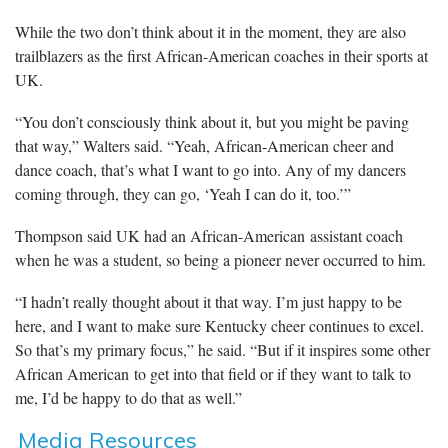
While the two don’t think about it in the moment, they are also
trailblazers as the first African-American coaches in their sports at
UK.
“You don’t consciously think about it, but you might be paving
that way,” Walters said. “Yeah, African-American cheer and
dance coach, that’s what I want to go into. Any of my dancers
coming through, they can go, ‘Yeah I can do it, too.’”
Thompson said UK had an African-American assistant coach
when he was a student, so being a pioneer never occurred to him.
“I hadn’t really thought about it that way. I’m just happy to be
here, and I want to make sure Kentucky cheer continues to excel.
So that’s my primary focus,” he said. “But if it inspires some other
African American to get into that field or if they want to talk to
me, I’d be happy to do that as well.”
Media Resources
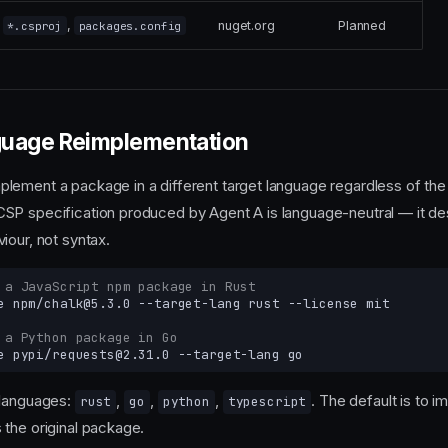
,
nuget.org
Planned
*.csproj
packages.config
uage Reimplementation
ement a package in a different target language regardless of the
SP specification produced by Agent A is language-neutral — it de
iour, not syntax.
 a JavaScript npm package in Rust
e
npm/chalk@5.3.0
--target-lang
rust
--license
 a Python package in Go
e
pypi/requests@2.31.0
--target-lang
 languages:
,
,
,
. The default is to i
rust
go
python
typescript
the original package.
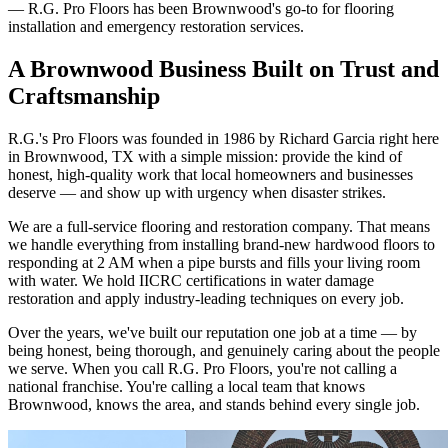
— R.G. Pro Floors has been Brownwood's go-to for flooring
installation and emergency restoration services.
A Brownwood Business Built on Trust and
Craftsmanship
R.G.'s Pro Floors was founded in 1986 by Richard Garcia right here
in Brownwood, TX with a simple mission: provide the kind of
honest, high-quality work that local homeowners and businesses
deserve — and show up with urgency when disaster strikes.
We are a full-service flooring and restoration company. That means
we handle everything from installing brand-new hardwood floors to
responding at 2 AM when a pipe bursts and fills your living room
with water. We hold IICRC certifications in water damage
restoration and apply industry-leading techniques on every job.
Over the years, we've built our reputation one job at a time — by
being honest, being thorough, and genuinely caring about the people
we serve. When you call R.G. Pro Floors, you're not calling a
national franchise. You're calling a local team that knows
Brownwood, knows the area, and stands behind every single job.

---

**Problem**
Omit the pictures, then give every record back exactly as it stands.

**Solution to this problem**
While the two don’t think about it in the moment, they are also
trailblazers as the first African-American coaches in their sports at
UK.
“You don’t consciously think about it, but you might be paving
that way,” Walters said. “Yeah, African-American cheer and
dance coach, that’s what I want to go into. Any of my dancers
coming through, they can go, ‘Yeah I can do it, too.’”
Thompson said UK had an African-American assistant coach
when he was a student, so being a pioneer never occurred to him.
“I hadn’t really thought about it that way. I’m just happy to be
here, and I want to make sure Kentucky cheer continues to excel.
So that’s my primary focus,” he said. “But if it inspires some other
African American to get into that field or if they want to talk to
me, I’d be happy to do that as well.”
Media Resources
,
nuget.org
Planned
*.csproj
packages.config
uage Reimplementation
ement a package in a different target language regardless of the
SP specification produced by Agent A is language-neutral — it de
iour, not syntax.
 a JavaScript npm package in Rust
e
npm/chalk@5.3.0
--target-lang
rust
--license
 a Python package in Go
e
pypi/requests@2.31.0
--target-lang
 languages:
,
,
,
. The default is to i
rust
go
python
typescript
the original package.
— R.G. Pro Floors has been Brownwood's go-to for flooring
installation and emergency restoration services.
A Brownwood Business Built on Trust and
Craftsmanship
R.G.'s Pro Floors was founded in 1986 by Richard Garcia right here
in Brownwood, TX with a simple mission: provide the kind of
honest, high-quality work that local homeowners and businesses
deserve — and show up with urgency when disaster strikes.
We are a full-service flooring and restoration company. That means
we handle everything from installing brand-new hardwood floors to
responding at 2 AM when a pipe bursts and fills your living room
with water. We hold IICRC certifications in water damage
restoration and apply industry-leading techniques on every job.
Over the years, we've built our reputation one job at a time — by
being honest, being thorough, and genuinely caring about the people
we serve. When you call R.G. Pro Floors, you're not calling a
national franchise. You're calling a local team that knows
Brownwood, knows the area, and stands behind every single job.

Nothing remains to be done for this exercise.